Re: Prerequisistes for caching - Qlik Community

krumbein · ‎2021-09-22

Hello!

I have read many times (and believed until now), that calculations in QlikView are cached and thus not repeated, when not need be.

Now I have been working on a Dashboard, which had unsatisfactory response times. We have two different time periods and three different scopes for the points of sale, that we look at: the selected POSs themselves, the regions the selected POSs belong to and the entire organization. Combine those two periods with three different scopes and you get six different values, that everything boils down to.

Those six variables are processed in different ways. There might be calculations like

NowScope1 - NowScope2
(NowScope1 / PriorScope1) - 1
RangeMin(NowScope1, NowScope2, NowScope3, PriorScope1, PriorScope2, PriorScope3)

You get the drift, but eventually it is those 6 values everything boils down to.

So far I have been using variables extensively, to build the formulas to calculate those values. I am thus pretty confident, that, after all text replacement had been done, I had a characterwise perfect equality for each occurance of those formulas and thus expected the cache to help me out.

Now I have switched to precalculating those 6 values with variables (those with an equal sign in the front) and thus basically forced caching. The app now only takes less than a third of the time to update.

On another occasion I tested a table with one expression vs the same table with that very same expression (copy & paste) in triplicate. The response times were still slower. If that can't be cached, then what can?

So my question is: what am I missing regarding the caching functionality? Am I expecting too much? Have I misunderstood something?

I have no doubt about caching when it comes to moving backwards and forwards in the selection history. That works!

Thanks!

Sandro

marcus_sommer · ‎2021-09-22

Maybe the context in which the calculations are performed is in any way different to each other. Beside the fact that already the slightest difference in writing the expression like: sum(F1) vs. Sum(F1) vs. =sum(F1) vs. = sum(F1) prevents the caching it's quite likely that the used dimensions and their order have an impact and probably further measures like the formatting, sorting and similar stuff, too. Therefore could you be sure that there is everything identically between both compared scenarios?

- Marcus

krumbein · ‎2022-02-16

Hello Marcus!

It took me a looooong time to get back to you, but I didn't want to leave this conversation completely open 🙂

Here it goes: I did a lot of testing on caching and came away with a few conlusions (and possibly even more new questions)

The caching as I described it above can not really work in my opinion. I was talking about the same formulas being used in different objects within one worksheet. Btw: I am using variables extensively and checked for any possible deviation, the formulas were identical.
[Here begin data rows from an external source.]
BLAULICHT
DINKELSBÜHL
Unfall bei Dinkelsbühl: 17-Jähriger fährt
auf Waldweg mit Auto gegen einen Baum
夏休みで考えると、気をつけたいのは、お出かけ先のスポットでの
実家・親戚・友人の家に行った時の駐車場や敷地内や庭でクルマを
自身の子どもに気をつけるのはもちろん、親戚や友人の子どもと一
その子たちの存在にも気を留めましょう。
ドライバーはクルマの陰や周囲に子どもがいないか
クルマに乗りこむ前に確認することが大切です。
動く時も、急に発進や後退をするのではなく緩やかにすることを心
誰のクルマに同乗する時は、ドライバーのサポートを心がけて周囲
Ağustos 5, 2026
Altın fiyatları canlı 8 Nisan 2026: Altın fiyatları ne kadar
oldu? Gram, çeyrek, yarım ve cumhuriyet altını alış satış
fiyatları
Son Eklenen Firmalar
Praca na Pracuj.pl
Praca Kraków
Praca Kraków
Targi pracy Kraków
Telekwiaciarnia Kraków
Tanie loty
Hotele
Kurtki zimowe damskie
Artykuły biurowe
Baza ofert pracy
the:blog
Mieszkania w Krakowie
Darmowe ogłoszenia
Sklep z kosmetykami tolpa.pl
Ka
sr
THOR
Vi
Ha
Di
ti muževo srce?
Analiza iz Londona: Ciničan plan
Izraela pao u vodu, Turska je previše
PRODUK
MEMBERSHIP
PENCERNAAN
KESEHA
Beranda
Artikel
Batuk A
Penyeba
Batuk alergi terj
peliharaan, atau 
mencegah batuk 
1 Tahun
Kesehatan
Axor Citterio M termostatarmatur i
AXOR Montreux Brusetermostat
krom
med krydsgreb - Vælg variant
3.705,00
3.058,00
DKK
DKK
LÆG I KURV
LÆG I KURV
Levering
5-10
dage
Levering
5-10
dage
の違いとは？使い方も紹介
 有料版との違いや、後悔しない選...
But to reuse calculated values in another object, the first object (or at least those calculations) would have to be done calculating first. So this could work in two scenarios: a) if I cycle through objects in sequence, b) if the same formula is used multiple times within the same object. It won't work, if the calculation of several objects is started at the same time. It might be possible to coordinate this, but I don't have the impression that it is. When forcing a sequential calculation by spreading out objects over several worksheet there was a measurable speed up. And that speed up indeed vanished when changing the formula even in the slighest (e.g. sum -> Sum)

Regarding the caching and calculations in general, I came away with the impression that the calculation engine is still very much a black box for me, despite hics famous slides on the subject.

Examples:
Table with a certain formula on one sheet and the same on the next --> cache works, measurable speed up

Table with a certain formula on one sheet and the same table but with exactly the same formula a few more times on the next --> it doesn't get slower than the first calculation, but the cache seems to be off

The same when referencing that formula via something like Column(1) --> not slower than before, but cache is off

I also tested the a sum() formula against the same, but with avg() and count(). And then all three together. The calculation time was almost identical each time. And the bulk of that calculation time might have come from the updating of the selection state, instead of the actual calculation. Which brings me to...

And then there is influence of the update of the selection state. The overall selection state is one thing. But then combine that with the eventual selection state of the object and it gets even more complicated. It is faster to start with {1} and then add selections or to start with {$} and then remove them? It seems to depend on a lot of things, which are difficult to forecast and make sense of.

Moving all the fields into one table is also supposed to improve calculation speed, because there is no need to build temporay tables. I could observe no such thing in my tests. Strangely enough the calculation speed was almost identical again, despite the extend of changes in the data modell. That made me wonder if there isn't some kind of optimization going on (as in SQL), which smoothes over this kind of data model decision. Or it might have been, because the fact table I attached the satellite fields to was of the finest granularity anyway.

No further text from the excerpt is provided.